1.1.1 Example 1: Military Communications 
One area in need of new security measures is military communications.  To pull 
an example from present-day politics, the U.S. is currently operating in Iraq, and its chief 
ally is Great Britain.  A number of other countries, including Japan, have also contributed 
to the effort.  If the U.S. decides that it is going to launch an offensive in one particular 
area, it needs to make sure that the allies and peace-keepers are aware of the attack, but it 
also needs to keep this information from the insurgents.  Additionally, it might want to 
send in-depth operational details to the allies that should not be divulged to the peace-
2 
keepers, or it might want to selectively deliver information only to particular allies.  The 
current methods require that individual, direct, secure communication links be established 
with the involved parties.  Maintaining so many secure links is a complicated and 
expensive operation, and a better solution should be possible.   
1.1.2 Example 2: Corporate Communications 
Another area that can make use of new security measures is corporate 
communications.  Like military communications, corporate communications can involve 
multiple communicating entities who need access to different levels of information.  For 
instance, the vice president of the company might want to distribute the specifications for 
a new product.  To his manager, he might want to distribute financial forecasts along with 
functional specifications and packaging details.  The manager might then pass along the 
functional specifications to his workers and outsource the packaging to a second 
company.  Certainly, the second company should not see the functional specifications or 
the financial forecasts.  While no harm is done if the employees see the packaging details, 
that is probably useless information for them.  Traditionally a number of documents 
would be created by the vice-president, and he would have to deliver the documents to 
the manager with explicit instructions as to their security levels.  But, this imposes the 
task of managing the documents on the manager, and there should be an easier, automatic 
way to keep track of which parties need which information.   
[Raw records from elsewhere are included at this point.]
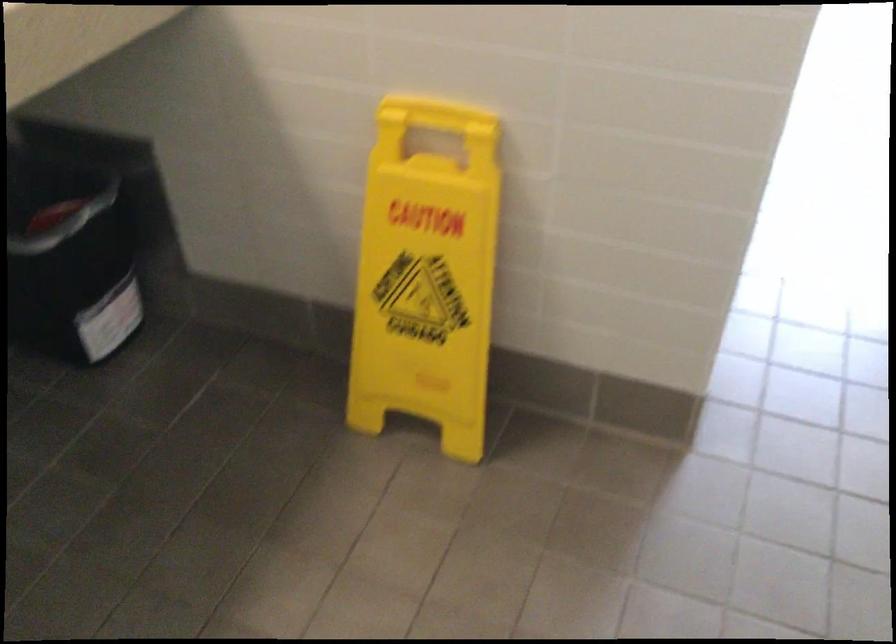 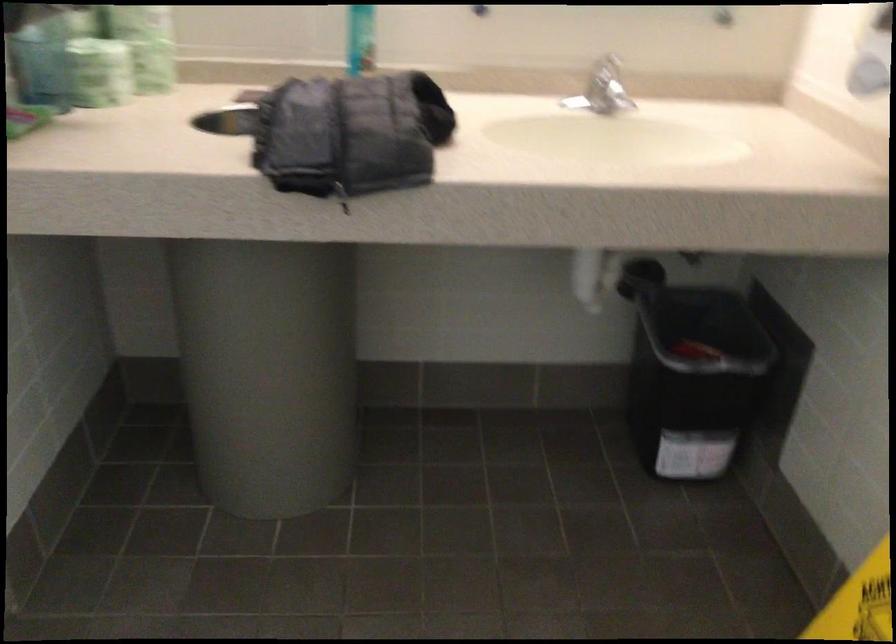 Find the pixel in the second image that matches point 73,249 in the first image.

(691, 373) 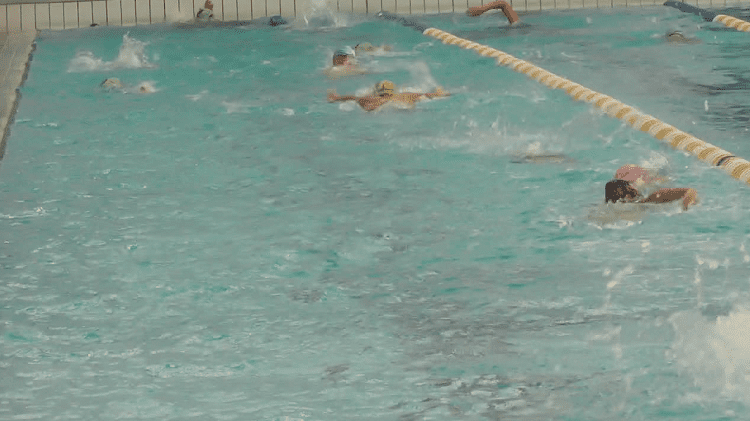 You are a GUI agent. You are given a task and a screenshot of the screen. Output one action in this format:
    pyautogui.click(x=<x>, y=<y>)
    Task: Click on the divider
    Image resolution: width=750 pixels, height=421 pixels.
    Given the screenshot: What is the action you would take?
    pyautogui.click(x=612, y=149) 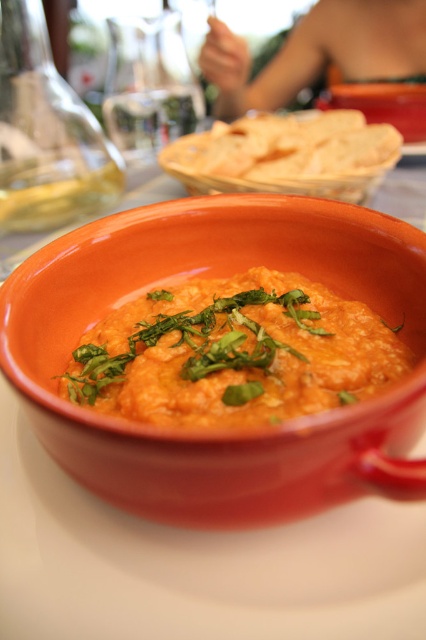 Which is below, matte ceramic bowl at center or matte orange dip at center?

Positioned lower is matte orange dip at center.

Between matte ceramic bowl at center and matte orange dip at center, which one has less height?

matte orange dip at center

Between point (267, 225) and point (181, 355), which one is positioned in front?

Point (181, 355)

In order to click on matte ceramic bowl at center in this screenshot , I will do `click(210, 435)`.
1.1.3 Example 3: Multi-user PC File System 
A third area that stands to benefit from new security measures is the multi-user 
PC.  If the PC is running any modern multi-user operating system, then individual users 
can easily set permission levels to restrict access to their files.  The problem with this is 
that those permissions are, in general, enforced by the operating system which assigns 
them.  With relative ease, anyone with access to the physical machine can bypass the 
operating system and read the data stored therein.  The operating system can also be 
bypassed by an application that takes advantage of known system weaknesses.  Several 
available software packages make use of encryption to protect the stored data, but in 
3 
general they remove the fine-grained control that the operating system gives and limit 
access to a single user with the correct password.  More subtle levels of access should be 
available with the same level of security, but there are few products that currently fill this 
niche. 
1.2 Need2Know System 
The Need2Know System was developed to address the deficiencies of other 
security systems and to meet the growing information security needs of complex 
organizations (InfoAssure N2K, 2004).  Need2Know specifies an algorithm for data 
processing that includes the following key features: 
• Centralized Role-based Access Control, 
• Information Centric Security, and 
• Cryptographic Enforcement. 
1.2.1 Centralized Role-based Access Control 
Centralized role-based access control describes the management and permissions 
model used by Need2Know.  In this model, the top-level unit is a domain.  The domain 
can be logically divided into a set of roles based on the flow of information within the 
domain, and members belong to one or more domains.  A management officer oversees 
the domain, and adding a member means issuing credentials to the member to bind him to 
his associated roles.  With the credentials he gains access to pertinent information, and 
the management officer can revoke or update the credentials in accordance with changing 
roles.  Since management is centralized, control is maintained over the domain 
membership, and the system is scalable to very large organizations. 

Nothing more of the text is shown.